Foto di Denis Closon, via Ansa  

Editoriali

In Belgio l'eutanasia è diventata cura al mal di vivere. Il caso Lhermitte

Redazione

La legge è finita in un piano inclinatissimo e distopico. Applicata anche ai detenuti appare, per molti versi, simile a una pena di morte 

Shanti De Corte era sopravvissuta agli attentati di Bruxelles. Ha presentato una richiesta di eutanasia per “sofferenze psichiche” ed è stata accolta. Due gemelli di Anversa, sul punto di diventare ciechi, sono stati soppressi insieme. Come Nathan Verhelst, transgender, dopo un intervento chirurgico fallito. E Frank Van Den Bleeken, incarcerato per omicidio. E Tine Nys, cui era stato diagnosticato l’autismo. Adesso è la volta di Genevieve Lhermitte, che nel 2007 aveva ucciso a coltellate i cinque figli ed era stata condannata all’ergastolo.

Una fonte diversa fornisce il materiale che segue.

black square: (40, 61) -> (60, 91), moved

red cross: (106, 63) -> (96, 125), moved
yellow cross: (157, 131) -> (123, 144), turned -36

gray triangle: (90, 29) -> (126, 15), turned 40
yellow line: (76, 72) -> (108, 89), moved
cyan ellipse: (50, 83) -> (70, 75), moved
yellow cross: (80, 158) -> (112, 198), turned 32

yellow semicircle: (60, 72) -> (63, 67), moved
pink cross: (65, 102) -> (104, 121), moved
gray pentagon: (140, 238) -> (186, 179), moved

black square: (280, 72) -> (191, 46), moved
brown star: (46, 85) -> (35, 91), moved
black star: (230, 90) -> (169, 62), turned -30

Nei giorni scorsi è morta dopo aver chiesto e ottenuto l’eutanasia “per sofferenza psicologica irreversibile”. Nei giorni precedenti c’era stato il caso di Nathalie Huigens, vittima di stupro, anche lei ha avuto accesso al programma eutanasia. 

 

Lo stato belga ha autorizzato l’uccisione di un prigioniero 105 anni dopo la sua ultima esecuzione in tempo di pace. Il caso Lhermitte mina una delle affermazioni centrali degli attivisti del suicidio assistito: che l’eutanasia è un atto di “autonomia e scelta”. Ma come può un detenuto – o una persona che si trova  in una struttura psichiatrica – prendere una decisione libera? 

 

L’eutanasia per i detenuti sembra, per molti versi, una nuova pena di morte. L’anno scorso, il Belgio ha giustamente annunciato che “la lotta alla pena di morte è una priorità della politica belga in materia di diritti umani”, definendo la pena di morte una “grave violazione della… dignità umana”. Ma la morte di Lhermitte ci mostra che una pena di morte de facto – purché il detenuto lo “desideri” – è ora operativa in Belgio per la prima volta dal 1950. E dovrebbe farci riflettere sul piano inclinato cui porta l’eutanasia legale e on demand.